Module pyminflux.reader.util

Functions

def find_last_valid_iteration(data_array: numpy.ndarray)
Expand source code
def find_last_valid_iteration(data_array: np.ndarray):
    """Find last valid iteration across all relevant parameters.

    Parameters
    ----------

    data_array: np.ndarray
        MINFLUX NumPy array.
    """

    # Initialize output
    last_valid = {
        "efo_index": -1,
        "cfr_index": -1,
        "dcr_index": -1,
        "eco_index": -1,
        "loc_index": -1,
        "valid_cfr": [],
    }

    # Number of iterations
    num_iterations = data_array["itr"].shape[1]

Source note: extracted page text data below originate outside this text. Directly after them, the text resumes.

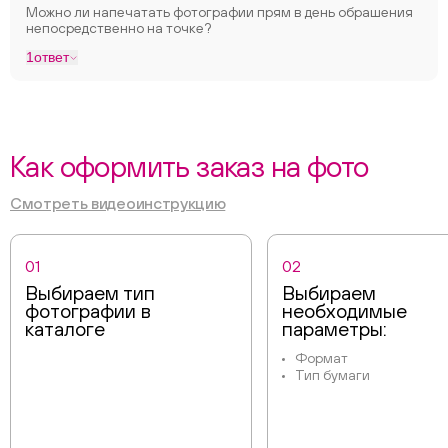
Можно ли напечатать фотографии прям в день обрашения
непосредственно на точке?
1
ответ
Как оформить заказ на фото
Смотреть видеоинструкцию
01
02
Выбираем тип
Выбираем
фотографии в
необходимые
каталоге
параметры:
Формат
Тип бумаги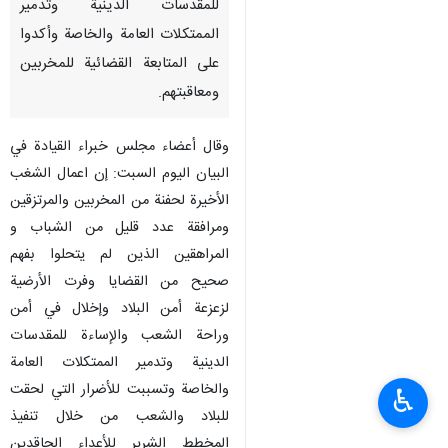
للمقدسات الدینیة وتدمیر
الممتکلات العامة والخاصة وأکدوا
علی المتابعة القضائیة للمخربین
ومعاقبتهم.
وقال أعضاء مجلس خبراء القيادة في
البيان الیوم السبت: إن اعمال الشغب
الأخیرة لحفنة من المخربین والمرتزقین
ومرافقة عدد قلیل من الشباب و
المراهقین الذین لم یتحلوا بفهم
صحیح من القضایا وفرت الأرضیة
لزعزعة أمن البلاد وإخلال في أمن
وراحة الشعب والإساءة للمقدسات
الدینیة وتدمیر الممتکلات العامة
والخاصة وتسببت للأضرار التي لحقت
♿︎
للبلاد والشعب من خلال تنفیذ
المخطط الشریر للأعداء الحاقدین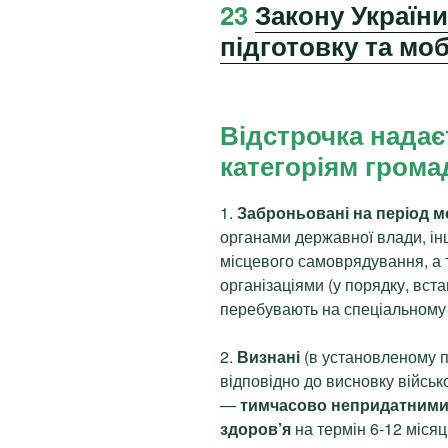
23
Закону України
підготовку та моб
Відстрочка нада
категоріям громад
1.
Заброньовані на період мо
органами державної влади, і
місцевого самоврядування, а 
організаціями (у порядку, вста
перебувають на спеціальному 
2.
Визнані
(в установленому 
відповідно до висновку військо
—
тимчасово непридатними 
здоров’я
на термін 6-12 міся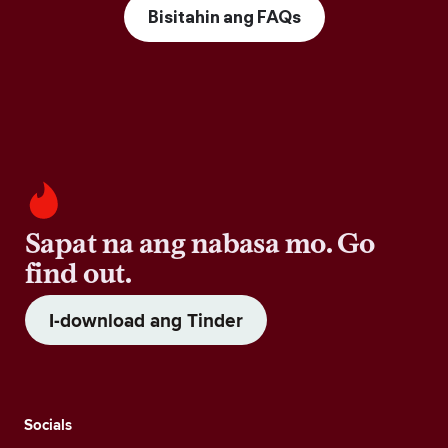
Bisitahin ang FAQs
Sapat na ang nabasa mo. Go
find out.
I-download ang Tinder
Socials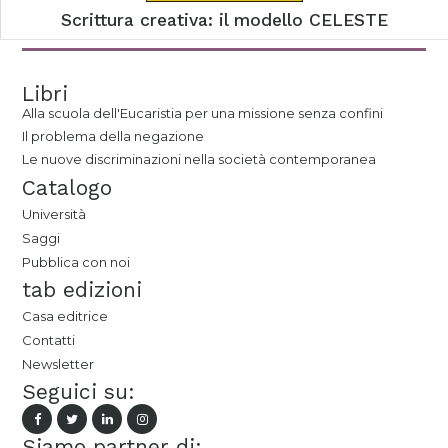
Scrittura creativa: il modello CELESTE
Libri
Alla scuola dell'Eucaristia per una missione senza confini
Il problema della negazione
Le nuove discriminazioni nella società contemporanea
Catalogo
Università
Saggi
Pubblica con noi
tab edizioni
Casa editrice
Contatti
Newsletter
Seguici su:
Siamo partner di: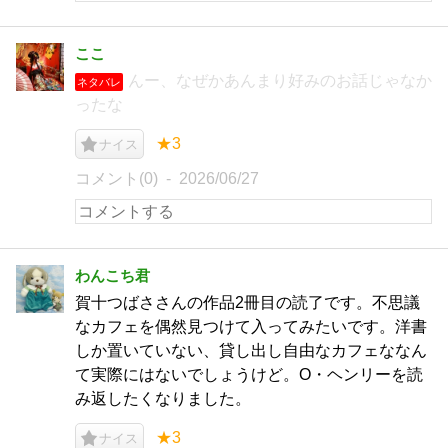
ここ
んー、なぜかあんまり好みのお話じゃなか
ネタバレ
ったな
★3
ナイス
コメント(0)
2026/06/27
わんこち君
賀十つばささんの作品2冊目の読了です。不思議
なカフェを偶然見つけて入ってみたいです。洋書
しか置いていない、貸し出し自由なカフェななん
て実際にはないでしょうけど。O・ヘンリーを読
み返したくなりました。
★3
ナイス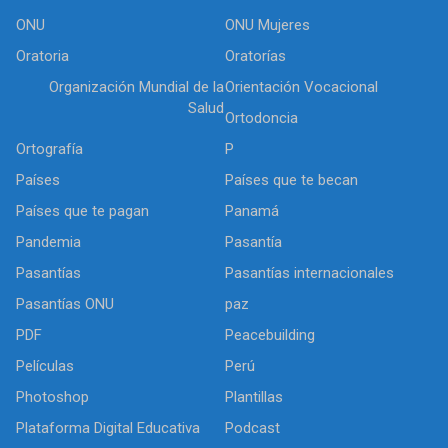
ONU
ONU Mujeres
Oratoria
Oratorías
Organización Mundial de la
Orientación Vocacional
Salud
Ortodoncia
Ortografía
P
Países
Países que te becan
Países que te pagan
Panamá
Pandemia
Pasantía
Pasantías
Pasantías internacionales
Pasantías ONU
paz
PDF
Peacebuilding
Películas
Perú
Photoshop
Plantillas
Plataforma Digital Educativa
Podcast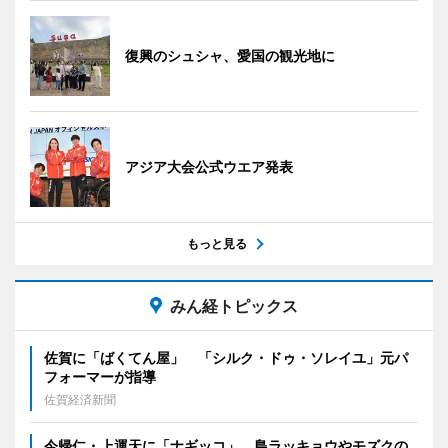
復興のシュシャ、愛国の観光地に
アジア大会公式ウエア発表
もっと見る
みん経トピックス
佐賀に「ばくてん屋」 「シルク・ドゥ・ソレイユ」元パ
フォーマーが指導
佐賀経済新聞
今帰仁・上運天に「ナギッコ」 島ラッキョウやモズクの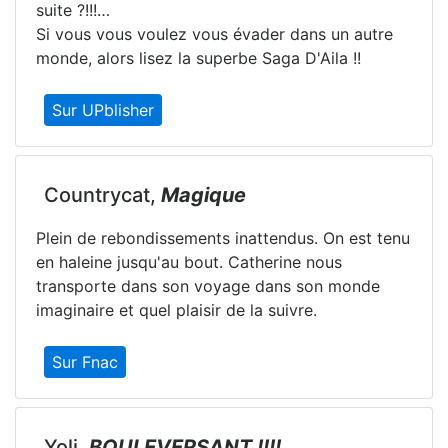
suite ?!!!…
Si vous vous voulez vous évader dans un autre
monde, alors lisez la superbe Saga D'Aila !!
Sur UPblisher
Countrycat,
Magique
Plein de rebondissements inattendus. On est tenu
en haleine jusqu'au bout. Catherine nous
transporte dans son voyage dans son monde
imaginaire et quel plaisir de la suivre.
Sur Fnac
Yoli,
BOULEVERSANT !!!!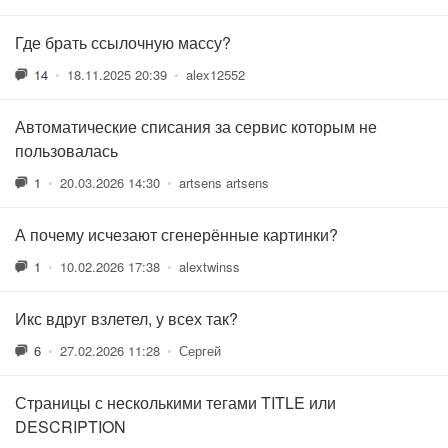
Где брать ссылочную массу?
14
•
18.11.2025 20:39
•
alex12552
Автоматические списания за сервис которым не
пользовалась
1
•
20.03.2026 14:30
•
artsens artsens
А почему исчезают сгенерённые картинки?
1
•
10.02.2026 17:38
•
alextwinss
Икс вдруг взлетел, у всех так?
6
•
27.02.2026 11:28
•
Сергей
Страницы с несколькими тегами TITLE или
DESCRIPTION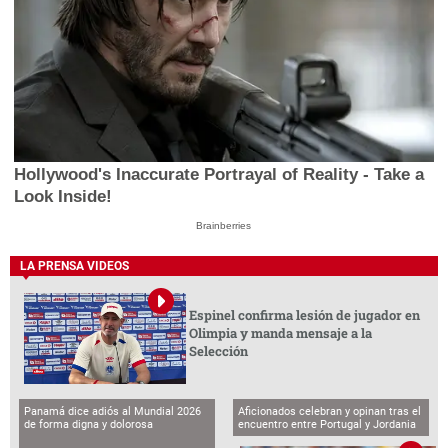
Hollywood's Inaccurate Portrayal of Reality - Take a
Look Inside!
Brainberries
LA PRENSA VIDEOS
Espinel confirma lesión de jugador en
Olimpia y manda mensaje a la
Selección
Panamá dice adiós al Mundial 2026
Aficionados celebran y opinan tras el
de forma digna y dolorosa
encuentro entre Portugal y Jordania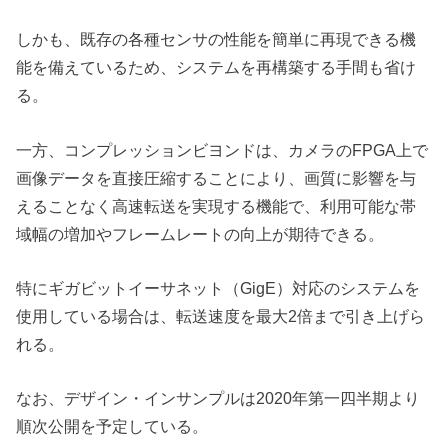
しかも、既存の各種センサの性能を簡単に再現できる機
能を備えているため、システムを再構築する手間も省け
る。
一方、コンプレッションビヨンドは、カメラのFPGA上で
画像データを直接圧縮することにより、画質に影響を与
えることなく高速転送を実現する機能で、利用可能な帯
域幅の増加やフレームレートの向上が期待できる。
特にギガビットイーサネット（GigE）対応のシステムを
使用している場合は、転送速度を最大2倍まで引き上げら
れる。
なお、デザイン・インサンプルは2020年第一四半期より
順次公開を予定している。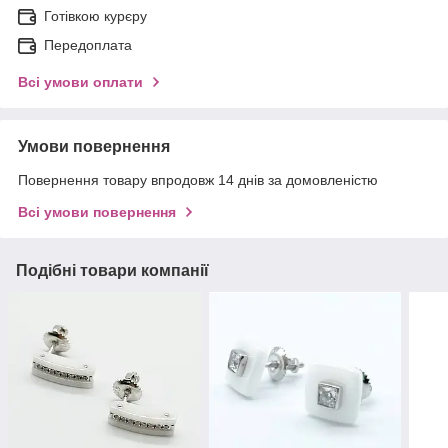
Готівкою курєру
Передоплата
Всі умови оплати
Умови повернення
Повернення товару впродовж 14 днів за домовленістю
Всі умови повернення
Подібні товари компанії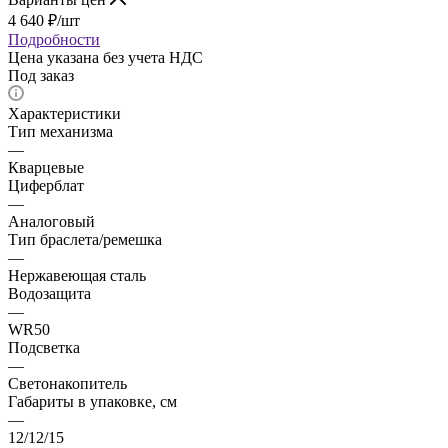
4 640
₽
/шт
Подробности
Цена указана без учета НДС
Под заказ
Характеристики
Тип механизма
—
Кварцевые
Циферблат
—
Аналоговый
Тип браслета/ремешка
—
Нержавеющая сталь
Водозащита
—
WR50
Подсветка
—
Светонакопитель
Габариты в упаковке, см
—
12/12/15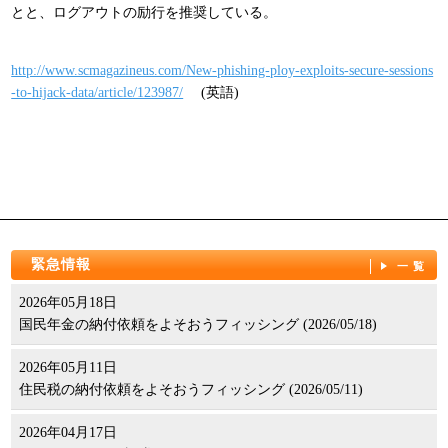
とと、ログアウトの励行を推奨している。
パンフレット
http://www.scmagazineus.com/New-phishing-ploy-exploits-secure-sessions
-to-hijack-data/article/123987/
(英語)
緊急情報
一覧
2026年05月18日
国民年金の納付依頼をよそおうフィッシング (2026/05/18)
2026年05月11日
住民税の納付依頼をよそおうフィッシング (2026/05/11)
2026年04月17日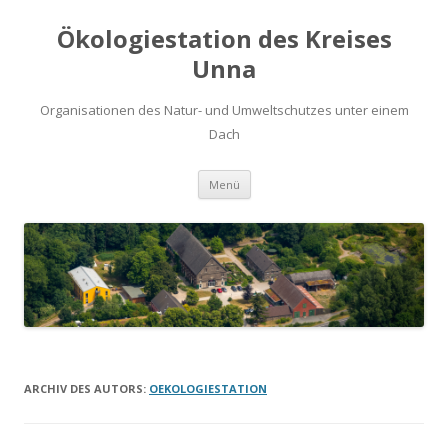
Ökologiestation des Kreises
Unna
Organisationen des Natur- und Umweltschutzes unter einem
Dach
Zum
Menü
Inhalt
springen
ARCHIV DES AUTORS:
OEKOLOGIESTATION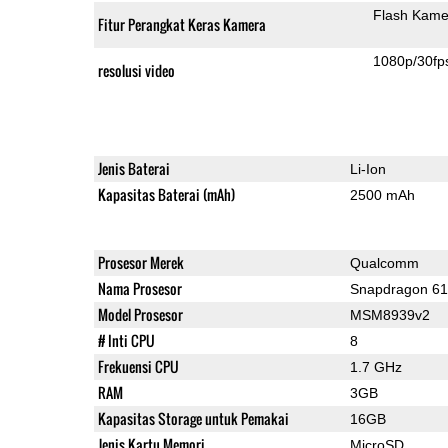
Flash Kame
Fitur Perangkat Keras Kamera
1080p/30fp
resolusi video
Jenis Baterai
Li-Ion
Kapasitas Baterai (mAh)
2500 mAh
Prosesor Merek
Qualcomm
Nama Prosesor
Snapdragon 6
Model Prosesor
MSM8939v2
# Inti CPU
8
Frekuensi CPU
1.7 GHz
RAM
3GB
Kapasitas Storage untuk Pemakai
16GB
Jenis Kartu Memori
MicroSD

    # Do we have aggregated measurements?
    if num_iterations == 1:
        # For clarity, let's set the indices to 0
        last_valid = {
            "efo_index": 0,
            "cfr_index": 0,
            "dcr_index": 0,
            "eco_index": 0,
            "loc_index": 0,
            "valid_cfr": [True],
            "reloc": [False],
        }
        return last_valid

    # Set efo index
    last_valid["efo_index"] = num_iterations - 1

    # Set cfr index
    last_valid["valid_cfr"] = (np.std(data_array["itr"]["cfr"], axis=0) > 0.0).tolist()
    valid_indices = np.where(last_valid["valid_cfr"])[0]
    if len(valid_indices) == 0:
        last_valid["cfr_index"] = num_iterations - 1
    else:
        last_valid["cfr_index"] = valid_indices[-1]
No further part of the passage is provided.